EXCERPTED DATA Start Marker
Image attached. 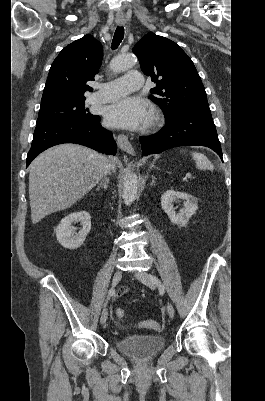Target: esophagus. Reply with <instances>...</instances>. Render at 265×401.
Returning a JSON list of instances; mask_svg holds the SVG:
<instances>
[{"mask_svg": "<svg viewBox=\"0 0 265 401\" xmlns=\"http://www.w3.org/2000/svg\"><path fill=\"white\" fill-rule=\"evenodd\" d=\"M116 23L118 25H124L125 22L124 20H116ZM117 145L121 150L125 151L126 153H129L131 155L134 153V149L130 141L128 140L127 136L125 135L117 136Z\"/></svg>", "mask_w": 265, "mask_h": 401, "instance_id": "esophagus-1", "label": "esophagus"}]
</instances>
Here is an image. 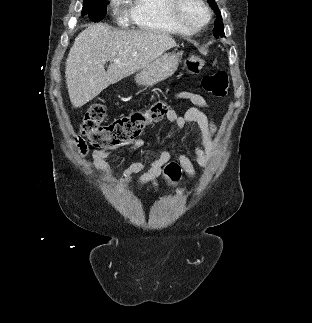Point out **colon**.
<instances>
[{"instance_id":"colon-1","label":"colon","mask_w":312,"mask_h":323,"mask_svg":"<svg viewBox=\"0 0 312 323\" xmlns=\"http://www.w3.org/2000/svg\"><path fill=\"white\" fill-rule=\"evenodd\" d=\"M205 65V60L199 57H191L187 62L188 73L195 75ZM229 80L225 70L217 69L205 75L202 79L203 89L217 98H225L228 95ZM106 107L102 104L92 105L81 122V134L94 148L115 146L122 142L138 138L146 128L157 123L167 113V105L162 100L156 101L149 109L137 111L130 116L114 119L106 122ZM78 148L83 146L81 141L76 143ZM79 158L84 156L82 151L77 153ZM183 167L177 165L175 160H170L164 166L167 182H177L178 172Z\"/></svg>"}]
</instances>
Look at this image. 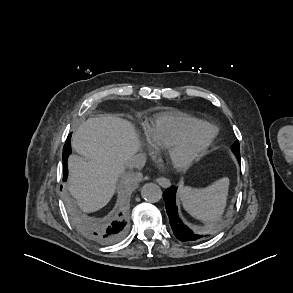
EXCERPTED DATA End Marker
PROBLEM STATEMENT:
Pull out all lines of the data with the string "white".

OUTPUT FOR THIS EXERCISE:
[{"mask_svg": "<svg viewBox=\"0 0 265 401\" xmlns=\"http://www.w3.org/2000/svg\"><path fill=\"white\" fill-rule=\"evenodd\" d=\"M116 23L118 25H124L125 22L124 20H116ZM117 145L121 150L125 151L126 153H129L131 155L134 153V149L130 141L128 140L127 136L125 135L117 136Z\"/></svg>", "mask_w": 265, "mask_h": 401, "instance_id": "esophagus-1", "label": "esophagus"}]
[{"instance_id":"colon-1","label":"colon","mask_w":312,"mask_h":323,"mask_svg":"<svg viewBox=\"0 0 312 323\" xmlns=\"http://www.w3.org/2000/svg\"><path fill=\"white\" fill-rule=\"evenodd\" d=\"M205 65V60L199 57H191L187 62L188 73L195 75ZM229 80L225 70L217 69L205 75L202 79L203 89L217 98H225L228 95ZM106 107L102 104L92 105L81 122V134L94 148L115 146L122 142L138 138L146 128L157 123L167 113V105L162 100L156 101L149 109L137 111L130 116L114 119L106 122ZM78 148L83 146L81 141L76 143ZM79 158L84 156L82 151L77 153ZM183 167L177 165L175 160H170L164 166L167 182H177L178 172Z\"/></svg>"}]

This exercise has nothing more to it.